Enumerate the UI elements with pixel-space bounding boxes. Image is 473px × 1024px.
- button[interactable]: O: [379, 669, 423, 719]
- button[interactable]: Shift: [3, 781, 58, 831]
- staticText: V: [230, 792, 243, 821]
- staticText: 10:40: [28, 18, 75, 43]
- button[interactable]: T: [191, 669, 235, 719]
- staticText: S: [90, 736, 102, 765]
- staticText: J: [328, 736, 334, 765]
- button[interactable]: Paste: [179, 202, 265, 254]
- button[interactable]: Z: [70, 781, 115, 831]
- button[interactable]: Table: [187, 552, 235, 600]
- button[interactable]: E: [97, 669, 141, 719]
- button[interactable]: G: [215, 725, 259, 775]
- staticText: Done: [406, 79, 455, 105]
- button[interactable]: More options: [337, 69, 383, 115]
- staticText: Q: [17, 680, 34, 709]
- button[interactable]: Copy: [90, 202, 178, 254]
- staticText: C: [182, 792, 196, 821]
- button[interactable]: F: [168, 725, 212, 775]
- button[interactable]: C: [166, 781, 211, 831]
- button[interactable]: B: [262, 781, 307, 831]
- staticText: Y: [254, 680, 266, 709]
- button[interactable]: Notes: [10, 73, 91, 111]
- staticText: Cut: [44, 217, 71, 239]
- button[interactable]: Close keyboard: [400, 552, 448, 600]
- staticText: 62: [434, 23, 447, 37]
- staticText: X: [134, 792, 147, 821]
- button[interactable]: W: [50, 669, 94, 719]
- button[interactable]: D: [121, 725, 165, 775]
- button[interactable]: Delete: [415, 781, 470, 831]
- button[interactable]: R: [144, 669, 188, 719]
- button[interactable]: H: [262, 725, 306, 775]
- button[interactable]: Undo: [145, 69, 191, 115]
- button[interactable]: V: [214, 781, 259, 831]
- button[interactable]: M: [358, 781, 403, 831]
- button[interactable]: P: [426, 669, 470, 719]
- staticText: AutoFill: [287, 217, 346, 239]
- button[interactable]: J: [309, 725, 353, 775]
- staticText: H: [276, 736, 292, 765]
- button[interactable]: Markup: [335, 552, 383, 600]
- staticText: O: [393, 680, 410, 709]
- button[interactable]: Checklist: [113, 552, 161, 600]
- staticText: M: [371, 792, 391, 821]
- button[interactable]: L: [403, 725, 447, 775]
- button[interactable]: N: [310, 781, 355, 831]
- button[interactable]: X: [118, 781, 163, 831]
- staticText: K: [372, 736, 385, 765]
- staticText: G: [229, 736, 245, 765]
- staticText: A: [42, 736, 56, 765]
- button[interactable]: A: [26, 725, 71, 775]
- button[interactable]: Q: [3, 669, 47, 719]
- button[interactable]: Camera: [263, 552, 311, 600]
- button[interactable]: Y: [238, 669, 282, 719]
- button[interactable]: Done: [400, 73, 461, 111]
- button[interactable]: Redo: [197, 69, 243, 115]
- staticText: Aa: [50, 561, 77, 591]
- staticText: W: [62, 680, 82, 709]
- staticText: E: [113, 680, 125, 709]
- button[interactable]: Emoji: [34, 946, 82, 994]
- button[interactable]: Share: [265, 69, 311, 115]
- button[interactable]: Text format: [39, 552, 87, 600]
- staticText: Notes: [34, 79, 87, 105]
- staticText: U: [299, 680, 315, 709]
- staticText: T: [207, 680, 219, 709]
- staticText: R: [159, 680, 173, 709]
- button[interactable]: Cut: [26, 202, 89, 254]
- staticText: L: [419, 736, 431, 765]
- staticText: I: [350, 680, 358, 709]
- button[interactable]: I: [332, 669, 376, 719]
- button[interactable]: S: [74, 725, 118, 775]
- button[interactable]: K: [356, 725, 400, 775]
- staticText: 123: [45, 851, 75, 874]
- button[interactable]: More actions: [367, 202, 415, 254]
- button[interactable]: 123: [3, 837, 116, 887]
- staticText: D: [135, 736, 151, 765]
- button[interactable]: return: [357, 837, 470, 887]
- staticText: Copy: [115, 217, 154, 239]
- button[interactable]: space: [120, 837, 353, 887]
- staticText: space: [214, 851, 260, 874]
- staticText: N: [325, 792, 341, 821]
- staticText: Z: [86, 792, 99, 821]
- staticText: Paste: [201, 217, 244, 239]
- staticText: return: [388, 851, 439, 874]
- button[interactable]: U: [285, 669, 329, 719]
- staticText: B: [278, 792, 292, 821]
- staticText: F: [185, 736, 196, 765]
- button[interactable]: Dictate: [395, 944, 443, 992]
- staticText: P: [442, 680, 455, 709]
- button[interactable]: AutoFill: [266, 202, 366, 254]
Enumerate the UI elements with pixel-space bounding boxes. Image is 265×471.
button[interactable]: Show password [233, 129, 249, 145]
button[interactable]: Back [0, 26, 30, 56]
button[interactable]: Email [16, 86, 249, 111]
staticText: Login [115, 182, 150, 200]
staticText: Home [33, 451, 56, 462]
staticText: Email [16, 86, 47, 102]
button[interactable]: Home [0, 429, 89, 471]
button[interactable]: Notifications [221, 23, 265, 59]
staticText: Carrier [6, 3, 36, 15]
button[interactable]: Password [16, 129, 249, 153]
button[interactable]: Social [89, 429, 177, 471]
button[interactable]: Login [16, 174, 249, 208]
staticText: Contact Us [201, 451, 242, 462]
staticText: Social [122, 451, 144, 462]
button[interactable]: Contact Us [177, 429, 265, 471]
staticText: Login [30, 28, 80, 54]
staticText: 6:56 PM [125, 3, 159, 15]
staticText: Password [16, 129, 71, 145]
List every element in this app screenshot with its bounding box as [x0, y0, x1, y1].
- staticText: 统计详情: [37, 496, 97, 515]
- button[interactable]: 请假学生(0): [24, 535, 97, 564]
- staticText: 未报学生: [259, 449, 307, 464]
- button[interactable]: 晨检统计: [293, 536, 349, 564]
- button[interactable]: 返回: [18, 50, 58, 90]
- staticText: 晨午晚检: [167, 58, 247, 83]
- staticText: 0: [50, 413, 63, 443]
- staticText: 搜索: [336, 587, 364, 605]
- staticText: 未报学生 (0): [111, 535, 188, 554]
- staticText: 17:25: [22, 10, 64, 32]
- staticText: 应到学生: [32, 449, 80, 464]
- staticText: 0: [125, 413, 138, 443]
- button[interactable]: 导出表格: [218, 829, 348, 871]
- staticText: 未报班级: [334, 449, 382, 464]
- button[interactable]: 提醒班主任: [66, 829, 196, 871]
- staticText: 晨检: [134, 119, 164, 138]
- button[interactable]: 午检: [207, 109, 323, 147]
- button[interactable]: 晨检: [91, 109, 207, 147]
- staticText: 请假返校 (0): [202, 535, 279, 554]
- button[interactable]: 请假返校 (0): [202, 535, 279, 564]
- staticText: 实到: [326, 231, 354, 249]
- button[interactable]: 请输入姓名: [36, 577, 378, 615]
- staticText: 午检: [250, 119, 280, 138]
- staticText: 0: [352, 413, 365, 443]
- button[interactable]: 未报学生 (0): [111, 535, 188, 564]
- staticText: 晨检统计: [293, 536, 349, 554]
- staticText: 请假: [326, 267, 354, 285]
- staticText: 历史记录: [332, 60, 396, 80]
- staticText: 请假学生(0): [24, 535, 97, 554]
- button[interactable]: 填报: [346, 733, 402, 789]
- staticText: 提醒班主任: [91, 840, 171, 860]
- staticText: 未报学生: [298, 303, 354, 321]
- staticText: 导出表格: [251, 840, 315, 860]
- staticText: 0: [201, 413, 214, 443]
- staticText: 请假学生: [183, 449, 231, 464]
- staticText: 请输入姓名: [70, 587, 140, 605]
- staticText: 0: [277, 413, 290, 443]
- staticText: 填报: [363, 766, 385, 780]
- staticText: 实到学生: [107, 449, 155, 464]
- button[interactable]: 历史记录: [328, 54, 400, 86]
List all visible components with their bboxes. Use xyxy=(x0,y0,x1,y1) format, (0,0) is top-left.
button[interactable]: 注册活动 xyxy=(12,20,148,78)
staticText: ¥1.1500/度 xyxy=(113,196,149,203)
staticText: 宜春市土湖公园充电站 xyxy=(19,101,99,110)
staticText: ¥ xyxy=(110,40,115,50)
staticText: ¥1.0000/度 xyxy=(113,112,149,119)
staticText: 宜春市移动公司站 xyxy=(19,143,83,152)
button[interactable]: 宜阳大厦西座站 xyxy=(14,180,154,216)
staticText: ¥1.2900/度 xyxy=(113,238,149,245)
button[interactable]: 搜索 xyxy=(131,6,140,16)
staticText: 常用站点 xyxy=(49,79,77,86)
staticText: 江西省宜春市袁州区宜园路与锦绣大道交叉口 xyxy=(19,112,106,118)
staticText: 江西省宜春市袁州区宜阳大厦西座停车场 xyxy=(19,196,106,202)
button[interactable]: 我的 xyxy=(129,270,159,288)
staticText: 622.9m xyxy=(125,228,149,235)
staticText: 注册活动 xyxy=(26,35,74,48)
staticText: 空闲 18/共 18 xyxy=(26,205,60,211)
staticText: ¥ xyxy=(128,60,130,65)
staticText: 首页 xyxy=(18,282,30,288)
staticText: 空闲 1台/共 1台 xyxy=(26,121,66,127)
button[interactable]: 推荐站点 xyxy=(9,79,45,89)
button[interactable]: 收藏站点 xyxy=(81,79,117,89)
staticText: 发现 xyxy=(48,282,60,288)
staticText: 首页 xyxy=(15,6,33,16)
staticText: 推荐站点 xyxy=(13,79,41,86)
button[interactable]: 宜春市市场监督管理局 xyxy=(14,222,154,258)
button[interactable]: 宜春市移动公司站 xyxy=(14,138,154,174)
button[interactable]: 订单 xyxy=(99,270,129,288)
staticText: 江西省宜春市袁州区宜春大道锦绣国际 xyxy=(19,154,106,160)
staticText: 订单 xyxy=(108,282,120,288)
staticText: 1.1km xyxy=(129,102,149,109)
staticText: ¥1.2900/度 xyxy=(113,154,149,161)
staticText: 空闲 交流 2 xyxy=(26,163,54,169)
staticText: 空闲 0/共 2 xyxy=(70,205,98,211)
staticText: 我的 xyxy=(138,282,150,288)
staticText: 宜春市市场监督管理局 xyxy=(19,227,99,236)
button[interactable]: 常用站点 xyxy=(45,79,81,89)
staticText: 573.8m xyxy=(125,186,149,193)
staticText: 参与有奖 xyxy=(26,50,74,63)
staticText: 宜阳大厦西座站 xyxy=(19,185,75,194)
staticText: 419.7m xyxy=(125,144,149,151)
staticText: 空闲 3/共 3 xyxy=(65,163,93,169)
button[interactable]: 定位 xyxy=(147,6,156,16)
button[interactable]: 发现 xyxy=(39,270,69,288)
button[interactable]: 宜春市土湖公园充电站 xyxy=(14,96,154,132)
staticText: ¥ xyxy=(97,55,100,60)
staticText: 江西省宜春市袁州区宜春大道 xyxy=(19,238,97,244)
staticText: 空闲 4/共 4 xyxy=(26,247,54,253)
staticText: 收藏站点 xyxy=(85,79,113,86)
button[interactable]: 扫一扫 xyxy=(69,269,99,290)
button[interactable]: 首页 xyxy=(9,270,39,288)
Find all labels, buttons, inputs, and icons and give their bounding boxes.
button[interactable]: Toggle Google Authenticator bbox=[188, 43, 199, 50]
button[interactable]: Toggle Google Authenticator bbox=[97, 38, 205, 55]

:::

> [Task goal] The lines to reproduce run from the one that contains "Find all labels, buttons, inputs, and" through the last line above; copy them exactly.

> [Problem solution]
Find all labels, buttons, inputs, and icons and give their bounding boxes.
button[interactable]: Toggle Google Authenticator bbox=[188, 43, 199, 50]
button[interactable]: Toggle Google Authenticator bbox=[97, 38, 205, 55]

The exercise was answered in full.